Acetaldehyde concentration | GFP mean (no. of molecules) | GFP mean (μM) | Deterministic GFP value (μM) | GFP standard deviation (no. of molecules) | GFP standard deviation (μM) | GFP relative standard deviation (%) |
---|---|---|---|---|---|---|
0 μM | 12.2903 | 0.0102 μM | 0.01 μM | 3.5473 | 0.0029 μM | 28.86 % |
25 μM | 1954.4 | 1.6227 μM | 1.7157 μM | 544.6184 | 0.4522 μM | 27.86 % |
46 μM | 23491 | 19.5046 μM | 19.6046 μM | 669.5291 | 0.5559 μM | 2.85 % |
100 μM | 2981.7 | 2.4757 μM | 2.4830 μM | 243.6979 | 0.2023 μM | 8.17 % |
300 μM | 40.0056 | 0.0332 μM | 0.0332 μM | 7.1426 | 0.0059 μM | 17.85 % |
In the table above we can see that the mean values of the distributions of GFP molecule numbers (in concentration) obtained from the stochastic simulations are very similar to the deterministic ones obtained previously by simulating the system with an ODE solver. This confirms once again the fact that the deterministic steady state corresponds to the stochastic one, thus it sees that we do not have bifurcations..
Analyzing the relative standard deviations (RSD), we notice that the highest value was obtained for an input concentration of acetaldehyde equal to 0 μM. This is due to the fact that in this case GFP is repressed, so there is only leaky GFP expression. As the GFP output is on the order of a few up to tens of molecules, the ratio between the value of the mean and the amplitude of the fluctuations is much higher than the absolute value of the fluctuations.

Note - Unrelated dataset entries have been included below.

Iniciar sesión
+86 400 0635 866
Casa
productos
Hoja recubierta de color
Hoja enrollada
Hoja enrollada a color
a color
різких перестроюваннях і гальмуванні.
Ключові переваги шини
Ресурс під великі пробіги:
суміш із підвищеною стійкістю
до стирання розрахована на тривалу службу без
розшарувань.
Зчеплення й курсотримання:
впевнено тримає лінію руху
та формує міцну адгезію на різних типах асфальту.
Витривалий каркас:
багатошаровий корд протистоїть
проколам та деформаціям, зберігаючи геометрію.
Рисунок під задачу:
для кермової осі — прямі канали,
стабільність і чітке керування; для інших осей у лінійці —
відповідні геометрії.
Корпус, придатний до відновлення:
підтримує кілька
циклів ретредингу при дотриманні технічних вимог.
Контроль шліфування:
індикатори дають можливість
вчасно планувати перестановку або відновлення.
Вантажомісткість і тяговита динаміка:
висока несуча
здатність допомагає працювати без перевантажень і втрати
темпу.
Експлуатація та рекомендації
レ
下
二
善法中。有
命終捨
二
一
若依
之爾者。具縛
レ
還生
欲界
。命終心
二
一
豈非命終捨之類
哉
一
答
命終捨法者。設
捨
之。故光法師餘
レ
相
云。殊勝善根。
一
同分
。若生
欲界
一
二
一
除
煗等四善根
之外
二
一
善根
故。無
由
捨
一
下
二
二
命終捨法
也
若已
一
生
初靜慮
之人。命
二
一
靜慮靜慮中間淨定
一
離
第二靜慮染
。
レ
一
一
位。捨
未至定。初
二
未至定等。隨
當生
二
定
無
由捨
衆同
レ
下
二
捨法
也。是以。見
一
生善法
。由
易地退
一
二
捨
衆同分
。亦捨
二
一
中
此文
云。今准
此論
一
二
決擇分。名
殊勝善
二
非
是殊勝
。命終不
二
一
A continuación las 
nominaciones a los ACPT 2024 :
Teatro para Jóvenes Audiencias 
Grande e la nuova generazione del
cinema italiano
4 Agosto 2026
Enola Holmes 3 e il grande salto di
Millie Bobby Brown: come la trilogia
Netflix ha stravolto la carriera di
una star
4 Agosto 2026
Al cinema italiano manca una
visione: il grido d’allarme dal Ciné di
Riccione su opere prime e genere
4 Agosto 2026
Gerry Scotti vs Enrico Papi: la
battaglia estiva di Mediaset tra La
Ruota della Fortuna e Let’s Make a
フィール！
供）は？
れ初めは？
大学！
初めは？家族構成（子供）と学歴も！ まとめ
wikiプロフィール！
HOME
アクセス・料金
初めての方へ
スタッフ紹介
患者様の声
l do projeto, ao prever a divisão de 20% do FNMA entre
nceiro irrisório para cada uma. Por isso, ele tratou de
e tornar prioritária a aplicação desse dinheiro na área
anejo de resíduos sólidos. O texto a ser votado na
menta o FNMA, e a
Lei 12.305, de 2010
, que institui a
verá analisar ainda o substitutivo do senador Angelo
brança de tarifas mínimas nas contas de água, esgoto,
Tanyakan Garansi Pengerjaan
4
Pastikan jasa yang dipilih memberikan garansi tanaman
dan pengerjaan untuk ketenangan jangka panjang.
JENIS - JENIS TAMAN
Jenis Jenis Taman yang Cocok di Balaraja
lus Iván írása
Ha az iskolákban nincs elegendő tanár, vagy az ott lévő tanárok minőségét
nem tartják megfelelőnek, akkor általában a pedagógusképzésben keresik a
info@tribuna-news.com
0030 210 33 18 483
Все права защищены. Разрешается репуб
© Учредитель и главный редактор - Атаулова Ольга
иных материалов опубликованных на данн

The lowest RSD corresponds to the acetaldehyde concentration that gives the GFP peak (46 μM). This is in accordance to the central limit theorem, since for higher values of the mean the relative value of the fluctuations decreases. We can notice that for 46 μM of acetaldehyde the standard deviation is on the same order of magnitude as for 25 and 100 μM of acetaldehyde, however the RSD is much smaller for the peak value.
The RSD is higher in the region where the GFP increases compared the region where it decreases despite the fact the value of the mean is comparable. This can be explained by taking into account the steepness of the slope which is higher for 25 than for 100 μM of acetaldehyde. On the left side of the peak the GFP value changes more quickly than on the right side, meaning that it is more prone to larger fluctuations.